Went through the same question a few years ago... ended up with an R3. To me, the aero benefit wasn't worth it when you figure what that difference means to someone who doesn't race. Over 100km you're talking about a handful of seconds at best. Plus, I would suggest that at your size YOU present such a significant aero "disadvantage" that the little bit you might pick up on an aero frame is negligible.

The R3 is plenty stiff for a 200lb rider, so I wouldn't sweat that.

PS - Cervelo has a "Weight vs Aero: Ask The Engineers" page on their website.

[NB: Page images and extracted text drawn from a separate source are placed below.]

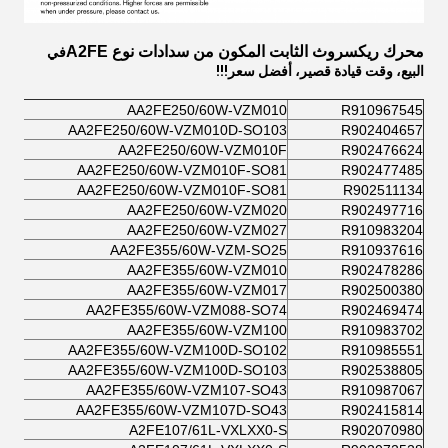
محرك ريكسروث الثابت المكون من سدادات نوع A2FE
في
البيع، وقت قيادة قصير، أفضل سعر!!!
AA2FE250/60W-VZM010
R910967545
AA2FE250/60W-VZM010D-SO103
R902404657
AA2FE250/60W-VZM010F
R902476624
AA2FE250/60W-VZM010F-SO81
R902477485
AA2FE250/60W-VZM010F-SO81
R902511134
AA2FE250/60W-VZM020
R902497716
AA2FE250/60W-VZM027
R910983204
AA2FE355/60W-VZM-SO25
R910937616
AA2FE355/60W-VZM010
R902478286
AA2FE355/60W-VZM017
R902500380
AA2FE355/60W-VZM088-SO74
R902469474
AA2FE355/60W-VZM100
R910983702
AA2FE355/60W-VZM100D-SO102
R910985551
AA2FE355/60W-VZM100D-SO103
R902538805
AA2FE355/60W-VZM107-SO43
R910987067
AA2FE355/60W-VZM107D-SO43
R902415814
A2FE107/61L-VXLXX0-S
R902070980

Here's the link, but the site seems down currently:

_www.cervelo.com/en/engineering/thinking-and-process/weight-vs-aero.html‎ 
_‎


----------



## Chillax

Thanks for the response and I agree on my aero "disadvantage: 

The thing I like about the S2 is the head tube length on the 61 size frame is 2.5 cm smaller than the 61 R3. One of my problems right now on my CAAD 9 is that the head tube is too long so I can't get low enough * the CAAD 9 headtube is 22 cm just like the R3).

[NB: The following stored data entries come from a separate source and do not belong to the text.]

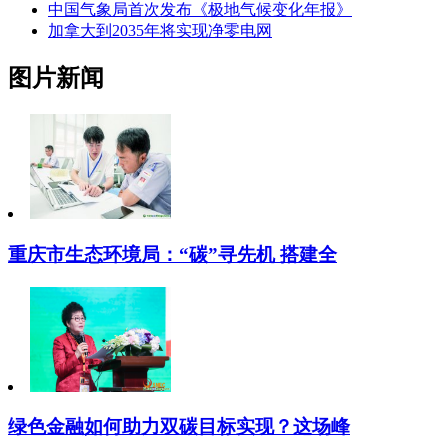
中国气象局首次发布《极地气候变化年报》
加拿大到2035年将实现净零电网
图片新闻
重庆市生态环境局：“碳”寻先机 搭建全
绿色金融如何助力双碳目标实现？这场峰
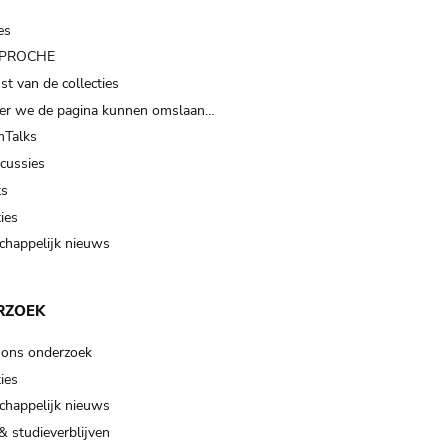
es
t PROCHE
t van de collecties
er we de pagina kunnen omslaan…
Talks
scussies
ts
ies
happelijk nieuws
RZOEK
 ons onderzoek
ies
happelijk nieuws
& studieverblijven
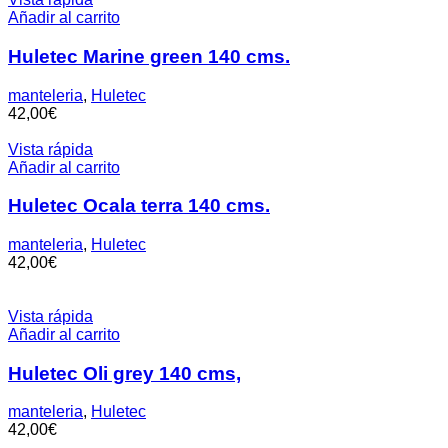
Añadir al carrito
Huletec Marine green 140 cms.
manteleria
,
Huletec
42,00
€
Vista rápida
Añadir al carrito
Huletec Ocala terra 140 cms.
manteleria
,
Huletec
42,00
€
Vista rápida
Añadir al carrito
Huletec Oli grey 140 cms,
manteleria
,
Huletec
42,00
€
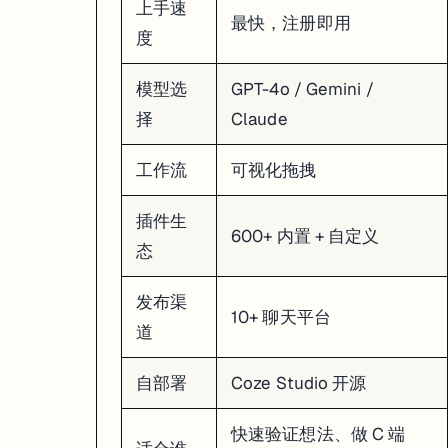
上手速
最快，注册即用
度
模型选
GPT-4o / Gemini /
择
Claude
工作流
可视化拖拽
插件生
600+ 内置 + 自定义
态
发布渠
10+ 聊天平台
道
自部署
Coze Studio 开源
快速验证想法、做 C 端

Also, did you just choose the R3 because you saw no benefit in the Aero of the S2 - or were there other reasons? I guess I am trying to find out what I am giving up by going with the S2 over the R3 - I am guessing climbing ability and cornering?

Cheers


----------



## cantride55

I own a '08 R3sl and '09 S2.
Here's what I have found. The 3T Funda Pro fork works well on the S2 on the R3 I did not like it from the first ride and switched to an Enve 2.0 which I find rides better. Both my rides have the older 68mm B.B. I believe the newer ones have the bb right. The R3 rear end is compliant yet stiff, as for the S2 I found riding a set of clincher 404's brutal but tubular's were fine. 
Both are fine rides and the warranties (if needed) are among the best around (atleast in my area). The S2 tends to keep speed and a straight line (esp) in a group, the R3 has a slightly longer T.T. and is comfortable for both all day and shorter punchy rides.


----------



## cantride55

Oops, a couple other things. 
Regarding head tube height, Cervelo builds them taller for 'the masses" but a -17 degree stem takes care of most of that.
Most people with R3's find the 3T fork fine.
I am not sure you are giving up much if you choose the R3 over the S2. While the R3 is a little more comfortable, when you fiddle with tire pressure and maybe riding a carbon wheelset, the differences with comfort begin to fade that much more on the S2. I wonder if your build may smooth the rear stays out on the S2 just that little bit more to make it even more comfortable.


----------



## RJP Diver

Chillax said:


> Thanks for the response and I agree on my aero "disadvantage:
> 
> The thing I like about the S2 is the head tube length on the 61 size frame is 2.5 cm smaller than the 61 R3. One of my problems right now on my CAAD 9 is that the head tube is too long so I can't get low enough * the CAAD 9 headtube is 22 cm just like the R3).
> 
> Also, did you just choose the R3 because you saw no benefit in the Aero of the S2 - or were there other reasons? I guess I am trying to find out what I am giving up by going with the S2 over the R3 - I am guessing climbing ability and cornering?
> 
> Cheers


R3 a little lighter, a little more responsive, and more confortable on longer rides. As mentioned by cantride55 you can get a lower height with the right stem. I removed all the spacers, cut the steerer down, and flipped the stem on the R3. Plenty low enough, yet still fine on 100mi rides.


----------



## ralph1

I have both, an 08 R3-SL and a 12 S2, both in 61cm (and I am 95kg and 194cm). My thoughts on both:

R3-SL - I have had it for 3 yrs and love it, plenty stiff in the BB (but the S2 is stiffer down there) and comfortable in the rear, it is my "go to" bike. I have Dura Ace 7800 on it and with my CL-24 wheels comes in at 7.15kg.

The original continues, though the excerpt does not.